§ WHAT TO PRODUCE: Where a line below holds the string "lebih", that line goes into the answer.

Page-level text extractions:
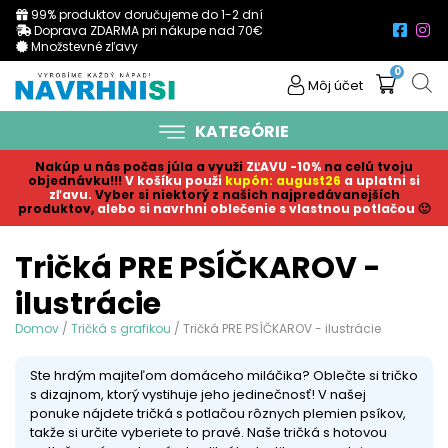
99% produktov doručujeme do 1-2 dní
Doprava ZDARMA pri nákupe nad 70€
Množstevné zľavy
0
Môj účet
KATEGÓRIE
Nakúp u nás počas júla a využi
ZĽAVU -10%
na celú tvoju
objednávku!!!
V košíku p
ouži
kupón: august26
a uplatni si
zľavu.
Vyber si niektorý z našich najpredávanejších
produktov,
alebo si navrhni oblečenie s vlastnou potlačou
🙂
Tričká PRE PSÍČKAROV -
ilustrácie
Domov
/
Tričká s grafikou
/ Tričká PRE PSÍČKAROV - ilustrácie
Ste hrdým majiteľom domáceho miláčika? Oblečte si tričko
s dizajnom, ktorý vystihuje jeho jedinečnosť! V našej
ponuke nájdete tričká s potlačou rôznych plemien psíkov,
takže si určite vyberiete to pravé. Naše tričká s hotovou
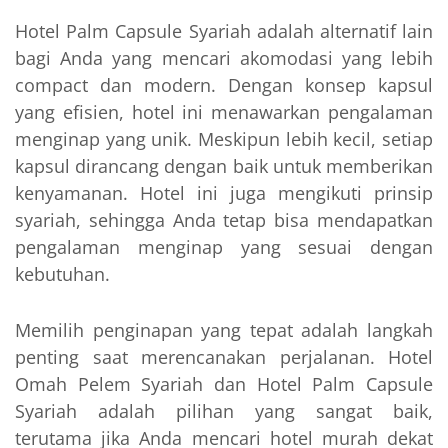
Hotel Palm Capsule Syariah adalah alternatif lain
bagi Anda yang mencari akomodasi yang lebih
compact dan modern. Dengan konsep kapsul
yang efisien, hotel ini menawarkan pengalaman
menginap yang unik. Meskipun lebih kecil, setiap
kapsul dirancang dengan baik untuk memberikan
kenyamanan. Hotel ini juga mengikuti prinsip
syariah, sehingga Anda tetap bisa mendapatkan
pengalaman menginap yang sesuai dengan
kebutuhan.
Memilih penginapan yang tepat adalah langkah
penting saat merencanakan perjalanan. Hotel
Omah Pelem Syariah dan Hotel Palm Capsule
Syariah adalah pilihan yang sangat baik,
terutama jika Anda mencari hotel murah dekat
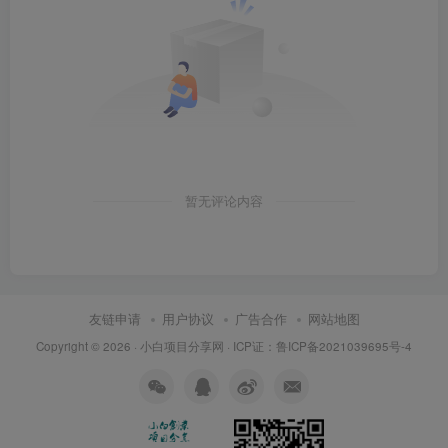
暂无评论内容
友链申请
用户协议
广告合作
网站地图
Copyright © 2026 ·
小白项目分享网
· ICP证：
鲁ICP备2021039695号-4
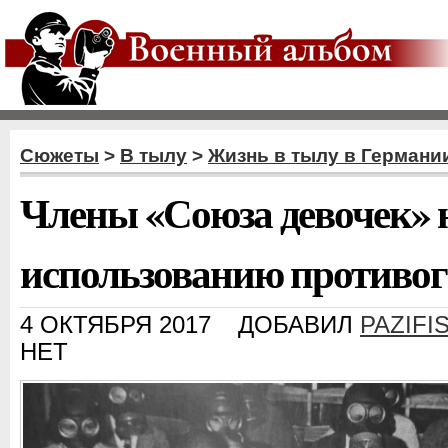
Сюжеты
>
В тылу
>
Жизнь в тылу в Германи
Члены «Союза девочек» 
использованию противог
4 ОКТЯБРЯ 2017
ДОБАВИЛ
PAZIFI
НЕТ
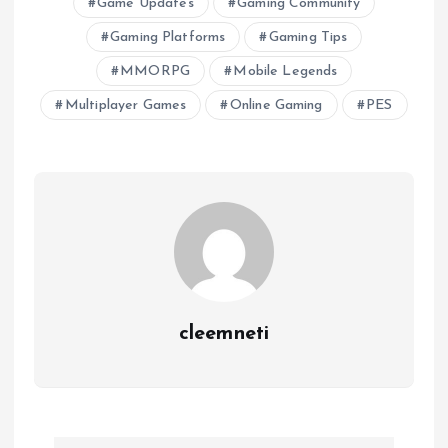
Game Updates
Gaming Community
Gaming Platforms
Gaming Tips
MMORPG
Mobile Legends
Multiplayer Games
Online Gaming
PES
cleemneti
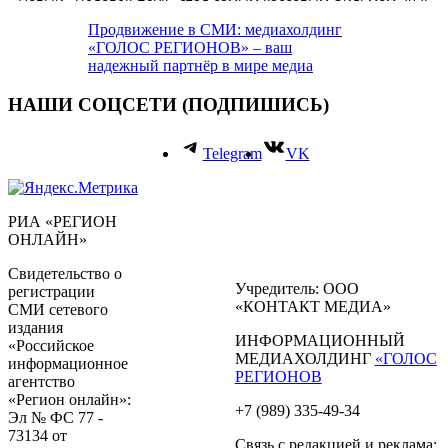
Продвижение в СМИ: медиахолдинг
«ГОЛОС РЕГИОНОВ» – ваш
надежный партнёр в мире медиа
НАШИ СОЦСЕТИ (ПОДПИШИСЬ)
Telegram
VK
РИА «РЕГИОН
ОНЛАЙН»
Свидетельство о
Учредитель: ООО
регистрации
«КОНТАКТ МЕДИА»
СМИ сетевого
издания
ИНФОРМАЦИОННЫЙ
«Российское
МЕДИАХОЛДИНГ
«ГОЛОС
информационное
РЕГИОНОВ
агентство
«Регион онлайн»:
+7 (989) 335-49-34
Эл № ФС 77 -
73134 от
Связь с редакцией и реклама:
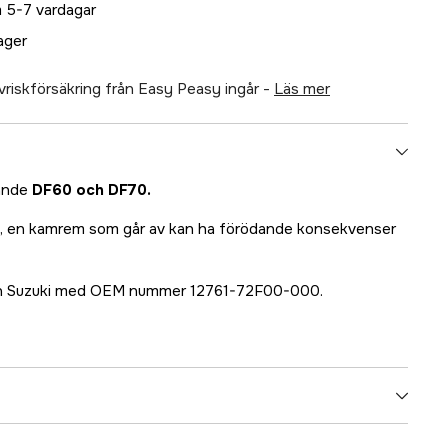
 5-7 vardagar
lager
älvriskförsäkring från Easy Peasy ingår -
läs mer
sande
DF60 och DF70.
id, en kamrem som går av kan ha förödande konsekvenser
från Suzuki med OEM nummer 12761-72F00-000.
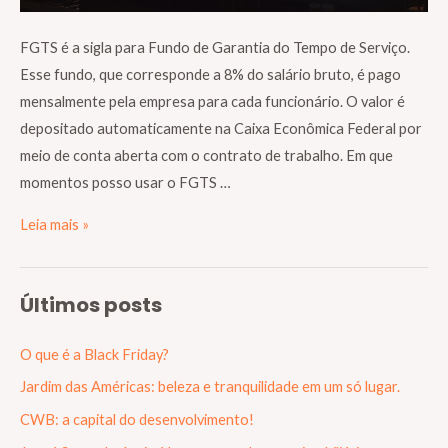
FGTS é a sigla para Fundo de Garantia do Tempo de Serviço.
Esse fundo, que corresponde a 8% do salário bruto, é pago
mensalmente pela empresa para cada funcionário. O valor é
depositado automaticamente na Caixa Econômica Federal por
meio de conta aberta com o contrato de trabalho. Em que
momentos posso usar o FGTS …
Leia mais »
Últimos posts
O que é a Black Friday?
Jardim das Américas: beleza e tranquilidade em um só lugar.
CWB: a capital do desenvolvimento!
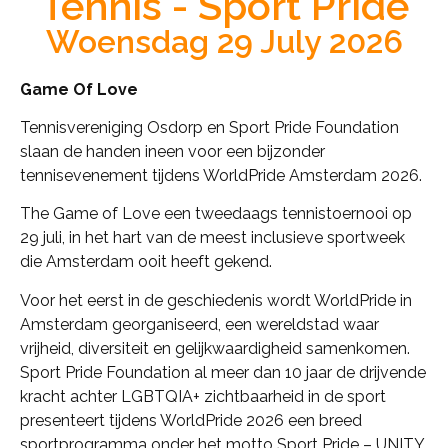
Tennis - Sport Pride
Woensdag 29 July 2026
Game Of Love
Tennisvereniging Osdorp en Sport Pride Foundation
slaan de handen ineen voor een bijzonder
tennisevenement tijdens WorldPride Amsterdam 2026.
The Game of Love een tweedaags tennistoernooi op
29 juli, in het hart van de meest inclusieve sportweek
die Amsterdam ooit heeft gekend.
Voor het eerst in de geschiedenis wordt WorldPride in
Amsterdam georganiseerd, een wereldstad waar
vrijheid, diversiteit en gelijkwaardigheid samenkomen.
Sport Pride Foundation al meer dan 10 jaar de drijvende
kracht achter LGBTQIA+ zichtbaarheid in de sport
presenteert tijdens WorldPride 2026 een breed
sportprogramma onder het motto Sport Pride – UNITY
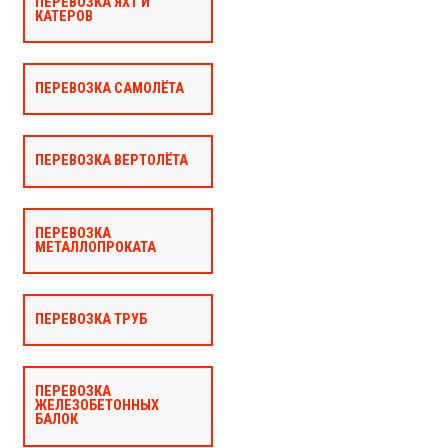
ПЕРЕВОЗКА ЯХТ И
КАТЕРОВ
ПЕРЕВОЗКА САМОЛЁТА
ПЕРЕВОЗКА ВЕРТОЛЁТА
ПЕРЕВОЗКА
МЕТАЛЛОПРОКАТА
ПЕРЕВОЗКА ТРУБ
ПЕРЕВОЗКА
ЖЕЛЕЗОБЕТОННЫХ
БАЛОК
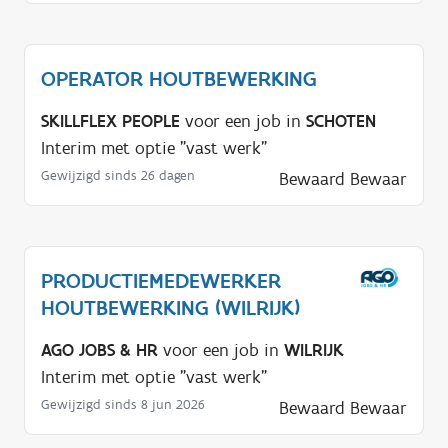
OPERATOR HOUTBEWERKING
SKILLFLEX PEOPLE
voor een job in
SCHOTEN
Interim met optie "vast werk"
Gewijzigd sinds 26 dagen
Bewaard
Bewaar
PRODUCTIEMEDEWERKER
HOUTBEWERKING (WILRIJK)
AGO JOBS & HR
voor een job in
WILRIJK
Interim met optie "vast werk"
Gewijzigd sinds 8 jun 2026
Bewaard
Bewaar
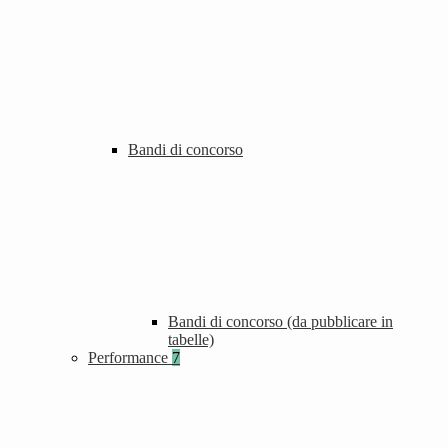
Bandi di concorso
Bandi di concorso (da pubblicare in
tabelle)
Performance
7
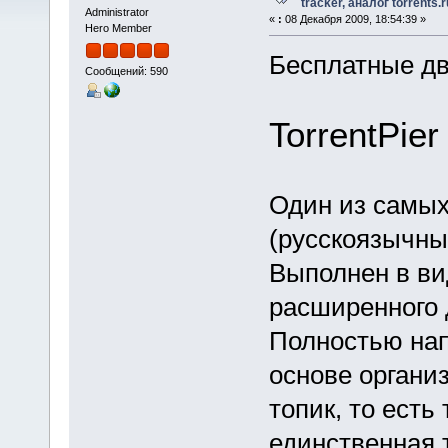
tracker, аналог torrents.r
Administrator
«
:
08 Декабря 2009, 18:54:39 »
Hero Member
Бесплатные дв
Сообщений: 590
TorrentPier
Один из самых
(русскоязычных
Выполнен в ви
расширенного 
Полностью нап
основе органи
топик, то есть
единственная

§ SOLUTION TO THIS TASK:
bagi Anda yang mencari akomodasi yang lebih
menginap yang unik. Meskipun lebih kecil, setiap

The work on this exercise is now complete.